Dans le manoir qui les protégeait de tout assaut venant des Chevaliers, Bankotsu parcourait les couloirs, tout silencieux, sa hallebarde calée sur son épaule comme il aimait la positionner. Il préférait largement le grand air à l'enfermement, mais il devait bien reconnaître qu'il était agréable d'avoir un toit où dormir. Et, pour couronner le tout, même Kyokotsu pouvait aisément entrer à l'intérieur.

- Il n'a pas lésiné sur les moyens, commenta le jeune leader à voix haute.

Cependant, chaque fois qu'il passait devant une pièce, il ne pouvait s'empêcher de regarder ce qu'il y avait dedans. Non pas par curiosité, mais par nécessité. Néanmoins, il ne trouva nullement celle qu'il cherchait depuis déjà une bonne heure. Et il n'y avait personne à interroger non plus. Kyokotsu et Ginkotsu étaient partis pour l'Italie accomplir la mission qu'il leur avait confiée, de même que Suikotsu s'en était allé pour la Chine.
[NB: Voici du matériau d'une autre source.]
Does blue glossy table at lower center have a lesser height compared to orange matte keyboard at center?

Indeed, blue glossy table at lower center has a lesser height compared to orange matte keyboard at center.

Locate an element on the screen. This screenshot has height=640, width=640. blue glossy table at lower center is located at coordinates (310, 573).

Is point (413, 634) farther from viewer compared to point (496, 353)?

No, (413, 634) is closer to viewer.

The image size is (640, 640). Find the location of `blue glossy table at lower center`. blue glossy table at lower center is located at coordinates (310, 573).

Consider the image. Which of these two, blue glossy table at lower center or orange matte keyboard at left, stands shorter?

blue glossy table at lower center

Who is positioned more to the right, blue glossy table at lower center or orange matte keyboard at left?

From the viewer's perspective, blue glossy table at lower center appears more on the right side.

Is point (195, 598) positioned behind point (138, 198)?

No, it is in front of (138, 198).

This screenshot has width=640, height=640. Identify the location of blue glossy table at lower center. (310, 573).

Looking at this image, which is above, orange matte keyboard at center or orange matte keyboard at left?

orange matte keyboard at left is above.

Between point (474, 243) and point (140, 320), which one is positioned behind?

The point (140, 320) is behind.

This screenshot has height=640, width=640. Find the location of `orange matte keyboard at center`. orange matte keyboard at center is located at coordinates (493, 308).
Ne restaient plus que Mukotsu, Jakotsu et Renkotsu... Cependant, ces trois là étaient étrangement introuvables. Et plus il y pensait, plus il trouvait cela bien louche et suspicieux.

Serrant les dents pour contenir la rage qui montait en lui, Bankotsu décida de s'aérer. Il ne prit pas la peine de descendre les étages qu'il avait grimpés inutilement, et bondit d'une fenêtre pour atterrir violemment dans l'herbe. Là, il appela d'une voix forte sa petite sœur. Mais il n'obtint aucune réponse. Il s'attela ensuite à crier le nom de ses frères normalement restés avec lui, mais le résultat fut le même. Il jura, avant de donner un grand coup de son sabre dans le fourneau inutilisable, qui se retrouva détruit en mille morceaux sous sa puissance.

- Ils m'emmerdent... lâcha-t-il en serrant le manche de sa hallebarde.

- O-Aniki ! l'appela gaiement une voix pleine d'insouciance.

C'était Jakotsu, qui sortait des buissons qui entouraient le manoir, délimitant ainsi le grand jardin. D'un certain point de vue, il n'avait nullement quitté l'enceinte protectrice de la demeure, puisque le domaine s'étendait tout de même à quelques kilomètres au-delà de la bâtisse. Bankotsu obliqua vers lui, à la fois agacé et soulagé. Il remarqua que Mukotsu suivait l'épéiste de ses petits pas, son carquois débordant d'herbes et de fleurs qu'il destinait probablement à la concoction de ses poisons.

- Où est-elle ? demanda-t-il lorsqu'ils furent à portée de voix.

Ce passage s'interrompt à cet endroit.